Jussy never forgot him though, and after seven years and a critically-acclaimed rock ballad album, she sees Deke again in another biker bar, one that’s very familiar to Colorado Mountain readers. She then proceeds to pine after Deke again; at one point, she even prays, “God, please let him remember me.”

I mean, really? She’s 34 years old and she’s chasing and pining and praying after a man. One word: eww. Two more words: grow up. I have to get this out to the world, too, before I burst: in the first 20% of the book, with all the rubbish Jussy was facing with her family, all that’s running thru my head are the words, “Girl’s only got rich girl problems. #SorryNotSorry.”

Nonetheless, Deke pulls his head outta his ass and reciprocates Jussy’s love for him. These actions are all good. Else, we’ll have no love story. His reciprocation, obviously, is triggered by Jussy getting attacked in her home. It’s a scene that’s reminiscent of so many other love stories, and it works – it’s just not my cuppa anymore, I suppose.

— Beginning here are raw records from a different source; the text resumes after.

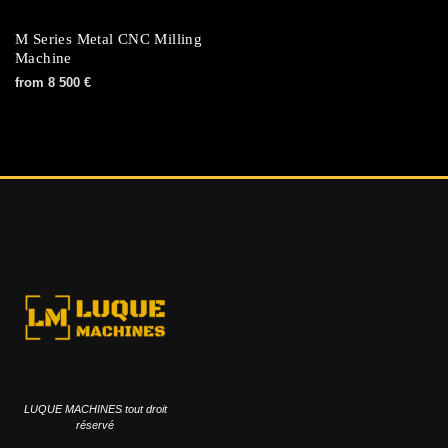
M Series Metal CNC Milling
Machine
from
8 500
€
LUQUE MACHINES tout droit
réservé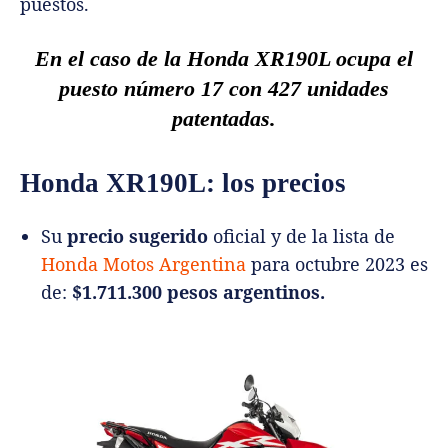
puestos.
En el caso de la Honda XR190L ocupa el
puesto número 17 con 427 unidades
patentadas.
Honda XR190L: los precios
Su
precio sugerido
oficial y de la lista de
Honda Motos Argentina
para octubre 2023 es
de:
$1.711.300 pesos argentinos.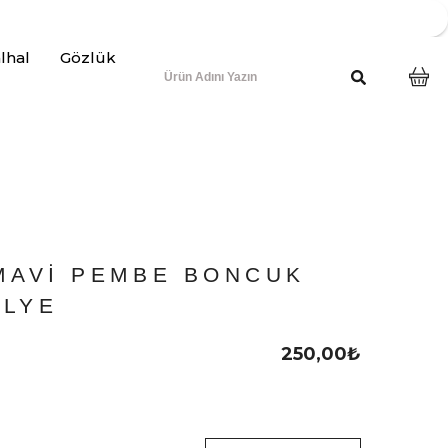
lhal
Gözlük
MAVI PEMBE BONCUK
OLYE
250,00
₺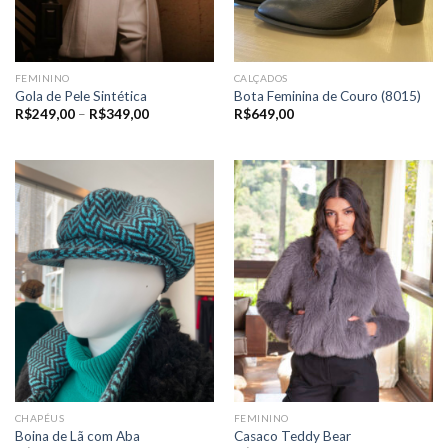
FEMININO
CALÇADOS
Gola de Pele Sintética
Bota Feminina de Couro (8015)
Price
R$
249,00
–
R$
349,00
R$
649,00
range:
R$249,00
through
R$349,00
CHAPÉUS
FEMININO
Boina de Lã com Aba
Casaco Teddy Bear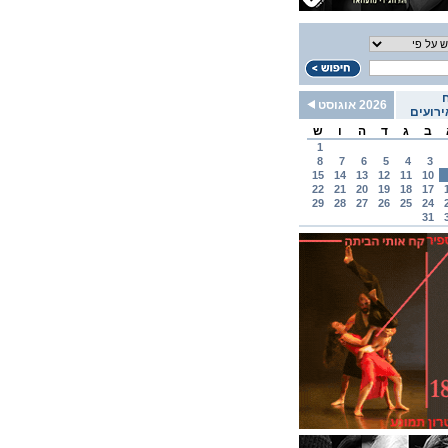
2026 אוגוסט
רועים
ב
ג
ד
ה
ו
ש
1
8
7
6
5
4
3
15
14
13
12
11
10
22
21
20
19
18
17
29
28
27
26
25
24
31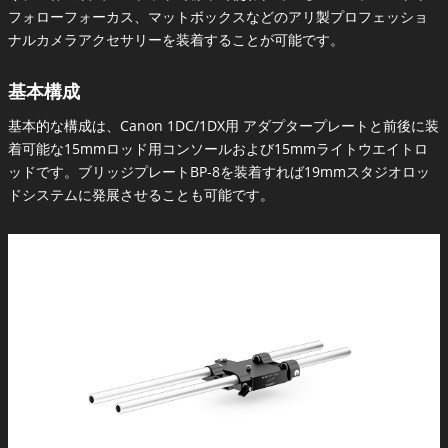
フォローフォーカス、マットボックスなどのアリ製プロフェッショ
ナルカメラアクセサリーを装着することが可能です。
基本構成
基本的な構成は、Canon 1DC/1DX用 アダプタープレートと前後に装
着可能な15mmロッド用コンソールおよび15mmライトウエイトロ
ッドです。ブリッジプレートBP-8を装着すれば19mmスタジオロッ
ドシステムに発展させることも可能です。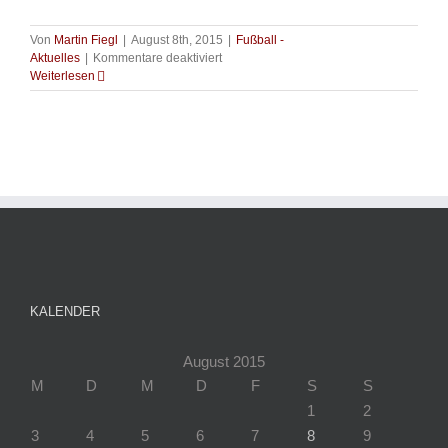
Von
Martin Fiegl
|
August 8th, 2015
|
Fußball -
für
Aktuelles
|
Kommentare deaktiviert
Neue
Weiterlesen
Gesichter
im
Sportpark
–
Saison
2015
/
2016
KALENDER
August 2015
M
D
M
D
F
S
S
1
2
3
4
5
6
7
8
9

3 starsUltimately, Bounty is a story of love conquers all. I’m happy it’s about two main characters who are in their mid and late 30s – something that the Colorado Mountain series books all have in common. The books do not follow the same love-story-formula that Jill Shalvis’ serial-yet-stand-alone books are. For this, I thank you, Ms. Ashley, for the variety. And the major drama here. And the playlist. It’s pretty cool.

There’s supposed to be another book in the series, which would star Wood and Maggie. I don’t know why this is necessary, though: we readers already know what happened to them and saw their HEA. Unless Maggie dies and leaves Wood a widower with their two kids? Oooooohhhhh… THAT would make me buy the seventh book. If not? Meh. I’m moving on.

P.S. Deke’s lovey-dovey nickname for Jussy is “gypsy.” I get that it’s an appropriate term for them both, but it’s an un-sexy nickname. Just sayin’.

P.P.S. The title of the book is “Bounty,” because that’s like a secret code between the two lovers. Jussy is a sweet, rich girl who thinks everything she’s been given is a bounty. Deke starts thinking the same after he hooks up with Jussy. “Bounty” is the word they whisper to each other after Jussy gives him a hot kiss while she knelt on a stage and Deke was in the VIP pit in front of her. Cute, but still not tingly oohlala sexy. Just meh.